### SOURCE DATA
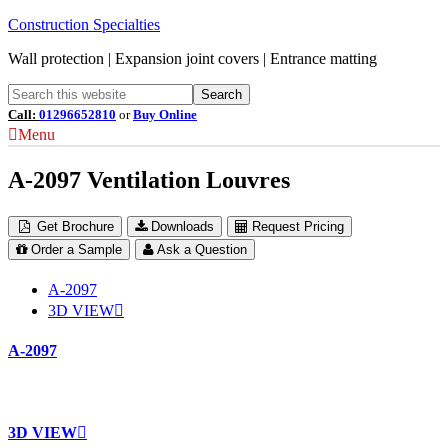
Construction Specialties
Wall protection | Expansion joint covers | Entrance matting
Call:
01296652810
or
Buy Online
Menu
A-2097 Ventilation Louvres
Get Brochure
Downloads
Request Pricing
Order a Sample
Ask a Question
A-2097
3D VIEW
A-2097
3D VIEW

### DESCRIPTION OF THE TASK
What's needed is every record restated exactly, pictures excluded.

### RESPONSE
Construction Specialties
Wall protection | Expansion joint covers | Entrance matting
Call:
01296652810
or
Buy Online
Menu
A-2097 Ventilation Louvres
Get Brochure
Downloads
Request Pricing
Order a Sample
Ask a Question
A-2097
3D VIEW
A-2097
3D VIEW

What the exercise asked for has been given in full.